*** Opening of LISTED ENTRIES ***

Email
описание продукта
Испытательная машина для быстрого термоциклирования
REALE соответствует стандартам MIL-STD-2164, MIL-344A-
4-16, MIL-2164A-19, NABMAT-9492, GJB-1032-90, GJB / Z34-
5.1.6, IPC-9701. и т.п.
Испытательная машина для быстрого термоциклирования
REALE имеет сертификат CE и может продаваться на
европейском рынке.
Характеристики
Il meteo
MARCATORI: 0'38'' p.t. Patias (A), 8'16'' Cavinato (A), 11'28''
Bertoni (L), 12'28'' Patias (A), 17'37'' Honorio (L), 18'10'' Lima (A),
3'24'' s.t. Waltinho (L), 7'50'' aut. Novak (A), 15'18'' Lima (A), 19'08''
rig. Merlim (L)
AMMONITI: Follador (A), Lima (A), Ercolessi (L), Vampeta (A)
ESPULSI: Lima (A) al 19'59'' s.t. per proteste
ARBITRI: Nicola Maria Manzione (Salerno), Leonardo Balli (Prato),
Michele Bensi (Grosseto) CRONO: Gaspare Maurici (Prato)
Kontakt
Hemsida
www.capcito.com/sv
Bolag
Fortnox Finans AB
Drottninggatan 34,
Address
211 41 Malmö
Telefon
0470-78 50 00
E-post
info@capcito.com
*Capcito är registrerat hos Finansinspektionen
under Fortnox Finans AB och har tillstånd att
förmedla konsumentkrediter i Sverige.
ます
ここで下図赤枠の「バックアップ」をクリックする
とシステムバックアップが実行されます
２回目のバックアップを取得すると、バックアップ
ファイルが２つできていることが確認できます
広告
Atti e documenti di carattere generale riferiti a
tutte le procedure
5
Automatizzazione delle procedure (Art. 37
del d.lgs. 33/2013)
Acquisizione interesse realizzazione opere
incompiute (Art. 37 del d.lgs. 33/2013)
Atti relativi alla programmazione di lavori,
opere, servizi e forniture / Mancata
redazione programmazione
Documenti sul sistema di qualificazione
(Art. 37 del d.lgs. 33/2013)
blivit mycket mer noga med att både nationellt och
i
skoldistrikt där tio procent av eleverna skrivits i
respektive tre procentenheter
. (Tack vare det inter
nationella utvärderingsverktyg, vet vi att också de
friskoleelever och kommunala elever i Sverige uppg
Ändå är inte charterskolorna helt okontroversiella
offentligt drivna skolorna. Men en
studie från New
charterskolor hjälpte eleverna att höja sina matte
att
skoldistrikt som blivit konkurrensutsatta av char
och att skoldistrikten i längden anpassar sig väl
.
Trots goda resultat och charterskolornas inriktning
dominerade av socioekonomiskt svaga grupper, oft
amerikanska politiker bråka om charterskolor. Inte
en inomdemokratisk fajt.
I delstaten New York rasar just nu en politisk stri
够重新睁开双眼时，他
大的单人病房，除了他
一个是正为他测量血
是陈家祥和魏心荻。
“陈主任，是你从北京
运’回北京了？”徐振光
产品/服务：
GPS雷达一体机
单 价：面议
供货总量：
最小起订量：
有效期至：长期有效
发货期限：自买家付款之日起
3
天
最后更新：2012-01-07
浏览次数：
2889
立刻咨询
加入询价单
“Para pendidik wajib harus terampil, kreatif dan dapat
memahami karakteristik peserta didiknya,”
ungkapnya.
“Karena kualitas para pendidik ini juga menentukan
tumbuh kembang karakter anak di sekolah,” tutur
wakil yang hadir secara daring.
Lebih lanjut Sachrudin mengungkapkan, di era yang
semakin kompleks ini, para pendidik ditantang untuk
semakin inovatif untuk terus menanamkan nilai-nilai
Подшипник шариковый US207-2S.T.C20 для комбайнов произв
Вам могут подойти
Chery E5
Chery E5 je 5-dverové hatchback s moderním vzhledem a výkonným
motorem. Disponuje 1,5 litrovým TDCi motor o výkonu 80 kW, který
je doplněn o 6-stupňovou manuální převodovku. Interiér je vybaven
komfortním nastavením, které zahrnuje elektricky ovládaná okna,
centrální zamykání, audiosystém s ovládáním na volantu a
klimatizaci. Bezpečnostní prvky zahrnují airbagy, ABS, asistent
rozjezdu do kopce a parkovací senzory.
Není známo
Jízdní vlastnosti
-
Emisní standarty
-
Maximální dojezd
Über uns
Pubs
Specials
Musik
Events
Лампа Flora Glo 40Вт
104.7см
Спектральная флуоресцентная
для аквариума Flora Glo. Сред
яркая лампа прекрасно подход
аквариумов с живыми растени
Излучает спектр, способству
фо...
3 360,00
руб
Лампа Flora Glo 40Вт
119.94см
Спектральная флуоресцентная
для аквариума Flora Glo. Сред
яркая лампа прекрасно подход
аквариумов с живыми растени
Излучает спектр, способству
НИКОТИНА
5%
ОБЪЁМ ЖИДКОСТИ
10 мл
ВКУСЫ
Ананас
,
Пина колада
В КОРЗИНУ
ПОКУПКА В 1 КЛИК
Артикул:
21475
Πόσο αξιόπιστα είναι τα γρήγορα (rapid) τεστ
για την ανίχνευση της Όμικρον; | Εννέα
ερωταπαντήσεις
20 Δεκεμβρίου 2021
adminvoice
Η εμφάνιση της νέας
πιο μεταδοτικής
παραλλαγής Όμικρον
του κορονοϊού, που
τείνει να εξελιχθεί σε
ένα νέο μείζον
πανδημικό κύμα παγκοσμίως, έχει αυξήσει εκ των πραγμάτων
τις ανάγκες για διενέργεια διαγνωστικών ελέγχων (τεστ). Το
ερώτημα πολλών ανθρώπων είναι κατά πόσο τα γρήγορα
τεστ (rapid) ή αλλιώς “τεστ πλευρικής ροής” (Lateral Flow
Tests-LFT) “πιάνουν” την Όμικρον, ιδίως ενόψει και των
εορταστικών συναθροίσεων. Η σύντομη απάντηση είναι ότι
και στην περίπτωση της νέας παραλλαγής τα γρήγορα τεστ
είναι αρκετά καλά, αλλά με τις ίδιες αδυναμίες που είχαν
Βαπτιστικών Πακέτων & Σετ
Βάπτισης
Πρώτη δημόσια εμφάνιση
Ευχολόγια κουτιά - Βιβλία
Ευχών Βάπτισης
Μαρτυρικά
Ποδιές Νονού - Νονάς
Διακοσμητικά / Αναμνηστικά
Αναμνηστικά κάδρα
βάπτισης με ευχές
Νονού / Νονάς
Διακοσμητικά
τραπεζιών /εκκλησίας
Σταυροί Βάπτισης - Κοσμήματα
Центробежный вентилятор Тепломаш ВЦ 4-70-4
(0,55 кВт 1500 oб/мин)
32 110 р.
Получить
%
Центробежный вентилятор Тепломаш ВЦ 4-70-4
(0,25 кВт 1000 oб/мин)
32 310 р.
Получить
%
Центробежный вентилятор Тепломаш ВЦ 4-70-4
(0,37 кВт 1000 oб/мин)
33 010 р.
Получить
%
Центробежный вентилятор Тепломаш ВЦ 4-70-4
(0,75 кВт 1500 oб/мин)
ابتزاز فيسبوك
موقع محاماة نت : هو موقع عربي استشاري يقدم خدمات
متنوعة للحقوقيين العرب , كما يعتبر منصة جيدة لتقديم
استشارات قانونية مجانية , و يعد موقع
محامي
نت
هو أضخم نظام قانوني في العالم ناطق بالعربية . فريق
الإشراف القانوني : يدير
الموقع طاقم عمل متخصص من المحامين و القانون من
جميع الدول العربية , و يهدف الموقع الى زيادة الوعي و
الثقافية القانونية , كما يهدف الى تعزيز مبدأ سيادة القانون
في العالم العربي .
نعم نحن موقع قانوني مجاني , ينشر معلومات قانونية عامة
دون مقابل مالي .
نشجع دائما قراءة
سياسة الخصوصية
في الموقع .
*** Close of LISTED ENTRIES ***
# WHAT YOU SHOULD DO:
Each record above should be returned exactly as it appears.

# RESPONSE BOX:

Email
описание продукта
Испытательная машина для быстрого термоциклирования
REALE соответствует стандартам MIL-STD-2164, MIL-344A-
4-16, MIL-2164A-19, NABMAT-9492, GJB-1032-90, GJB / Z34-
5.1.6, IPC-9701. и т.п.
Испытательная машина для быстрого термоциклирования
REALE имеет сертификат CE и может продаваться на
европейском рынке.
Характеристики
Il meteo
MARCATORI: 0'38'' p.t. Patias (A), 8'16'' Cavinato (A), 11'28''
Bertoni (L), 12'28'' Patias (A), 17'37'' Honorio (L), 18'10'' Lima (A),
3'24'' s.t. Waltinho (L), 7'50'' aut. Novak (A), 15'18'' Lima (A), 19'08''
rig. Merlim (L)
AMMONITI: Follador (A), Lima (A), Ercolessi (L), Vampeta (A)
ESPULSI: Lima (A) al 19'59'' s.t. per proteste
ARBITRI: Nicola Maria Manzione (Salerno), Leonardo Balli (Prato),
Michele Bensi (Grosseto) CRONO: Gaspare Maurici (Prato)
Kontakt
Hemsida
www.capcito.com/sv
Bolag
Fortnox Finans AB
Drottninggatan 34,
Address
211 41 Malmö
Telefon
0470-78 50 00
E-post
info@capcito.com
*Capcito är registrerat hos Finansinspektionen
under Fortnox Finans AB och har tillstånd att
förmedla konsumentkrediter i Sverige.
ます
ここで下図赤枠の「バックアップ」をクリックする
とシステムバックアップが実行されます
２回目のバックアップを取得すると、バックアップ
ファイルが２つできていることが確認できます
広告
Atti e documenti di carattere generale riferiti a
tutte le procedure
5
Automatizzazione delle procedure (Art. 37
del d.lgs. 33/2013)
Acquisizione interesse realizzazione opere
incompiute (Art. 37 del d.lgs. 33/2013)
Atti relativi alla programmazione di lavori,
opere, servizi e forniture / Mancata
redazione programmazione
Documenti sul sistema di qualificazione
(Art. 37 del d.lgs. 33/2013)
blivit mycket mer noga med att både nationellt och
i
skoldistrikt där tio procent av eleverna skrivits i
respektive tre procentenheter
. (Tack vare det inter
nationella utvärderingsverktyg, vet vi att också de
friskoleelever och kommunala elever i Sverige uppg
Ändå är inte charterskolorna helt okontroversiella
offentligt drivna skolorna. Men en
studie från New
charterskolor hjälpte eleverna att höja sina matte
att
skoldistrikt som blivit konkurrensutsatta av char
och att skoldistrikten i längden anpassar sig väl
.
Trots goda resultat och charterskolornas inriktning
dominerade av socioekonomiskt svaga grupper, oft
amerikanska politiker bråka om charterskolor. Inte
en inomdemokratisk fajt.
I delstaten New York rasar just nu en politisk stri
够重新睁开双眼时，他
大的单人病房，除了他
一个是正为他测量血
是陈家祥和魏心荻。
“陈主任，是你从北京
运’回北京了？”徐振光
产品/服务：
GPS雷达一体机
单 价：面议
供货总量：
最小起订量：
有效期至：长期有效
发货期限：自买家付款之日起
3
天
最后更新：2012-01-07
浏览次数：
2889
立刻咨询
加入询价单
“Para pendidik wajib harus terampil, kreatif dan dapat
memahami karakteristik peserta didiknya,”
ungkapnya.
“Karena kualitas para pendidik ini juga menentukan
tumbuh kembang karakter anak di sekolah,” tutur
wakil yang hadir secara daring.
Lebih lanjut Sachrudin mengungkapkan, di era yang
semakin kompleks ini, para pendidik ditantang untuk
semakin inovatif untuk terus menanamkan nilai-nilai
Подшипник шариковый US207-2S.T.C20 для комбайнов произв
Вам могут подойти
Chery E5
Chery E5 je 5-dverové hatchback s moderním vzhledem a výkonným
motorem. Disponuje 1,5 litrovým TDCi motor o výkonu 80 kW, který
je doplněn o 6-stupňovou manuální převodovku. Interiér je vybaven
komfortním nastavením, které zahrnuje elektricky ovládaná okna,
centrální zamykání, audiosystém s ovládáním na volantu a
klimatizaci. Bezpečnostní prvky zahrnují airbagy, ABS, asistent
rozjezdu do kopce a parkovací senzory.
Není známo
Jízdní vlastnosti
-
Emisní standarty
-
Maximální dojezd
Über uns
Pubs
Specials
Musik
Events
Лампа Flora Glo 40Вт
104.7см
Спектральная флуоресцентная
для аквариума Flora Glo. Сред
яркая лампа прекрасно подход
аквариумов с живыми растени
Излучает спектр, способству
фо...
3 360,00
руб
Лампа Flora Glo 40Вт
119.94см
Спектральная флуоресцентная
для аквариума Flora Glo. Сред
яркая лампа прекрасно подход
аквариумов с живыми растени
Излучает спектр, способству
НИКОТИНА
5%
ОБЪЁМ ЖИДКОСТИ
10 мл
ВКУСЫ
Ананас
,
Пина колада
В КОРЗИНУ
ПОКУПКА В 1 КЛИК
Артикул:
21475
Πόσο αξιόπιστα είναι τα γρήγορα (rapid) τεστ
για την ανίχνευση της Όμικρον; | Εννέα
ερωταπαντήσεις
20 Δεκεμβρίου 2021
adminvoice
Η εμφάνιση της νέας
πιο μεταδοτικής
παραλλαγής Όμικρον
του κορονοϊού, που
τείνει να εξελιχθεί σε
ένα νέο μείζον
πανδημικό κύμα παγκοσμίως, έχει αυξήσει εκ των πραγμάτων
τις ανάγκες για διενέργεια διαγνωστικών ελέγχων (τεστ). Το
ερώτημα πολλών ανθρώπων είναι κατά πόσο τα γρήγορα
τεστ (rapid) ή αλλιώς “τεστ πλευρικής ροής” (Lateral Flow
Tests-LFT) “πιάνουν” την Όμικρον, ιδίως ενόψει και των
εορταστικών συναθροίσεων. Η σύντομη απάντηση είναι ότι
και στην περίπτωση της νέας παραλλαγής τα γρήγορα τεστ
είναι αρκετά καλά, αλλά με τις ίδιες αδυναμίες που είχαν
Βαπτιστικών Πακέτων & Σετ
Βάπτισης
Πρώτη δημόσια εμφάνιση
Ευχολόγια κουτιά - Βιβλία
Ευχών Βάπτισης
Μαρτυρικά
Ποδιές Νονού - Νονάς
Διακοσμητικά / Αναμνηστικά
Αναμνηστικά κάδρα
βάπτισης με ευχές
Νονού / Νονάς
Διακοσμητικά
τραπεζιών /εκκλησίας
Σταυροί Βάπτισης - Κοσμήματα
Центробежный вентилятор Тепломаш ВЦ 4-70-4
(0,55 кВт 1500 oб/мин)
32 110 р.
Получить
%
Центробежный вентилятор Тепломаш ВЦ 4-70-4
(0,25 кВт 1000 oб/мин)
32 310 р.
Получить
%
Центробежный вентилятор Тепломаш ВЦ 4-70-4
(0,37 кВт 1000 oб/мин)
33 010 р.
Получить
%
Центробежный вентилятор Тепломаш ВЦ 4-70-4
(0,75 кВт 1500 oб/мин)
ابتزاز فيسبوك
موقع محاماة نت : هو موقع عربي استشاري يقدم خدمات
متنوعة للحقوقيين العرب , كما يعتبر منصة جيدة لتقديم
استشارات قانونية مجانية , و يعد موقع
محامي
نت
هو أضخم نظام قانوني في العالم ناطق بالعربية . فريق
الإشراف القانوني : يدير
الموقع طاقم عمل متخصص من المحامين و القانون من
جميع الدول العربية , و يهدف الموقع الى زيادة الوعي و
الثقافية القانونية , كما يهدف الى تعزيز مبدأ سيادة القانون
في العالم العربي .
نعم نحن موقع قانوني مجاني , ينشر معلومات قانونية عامة
دون مقابل مالي .
نشجع دائما قراءة
سياسة الخصوصية
في الموقع .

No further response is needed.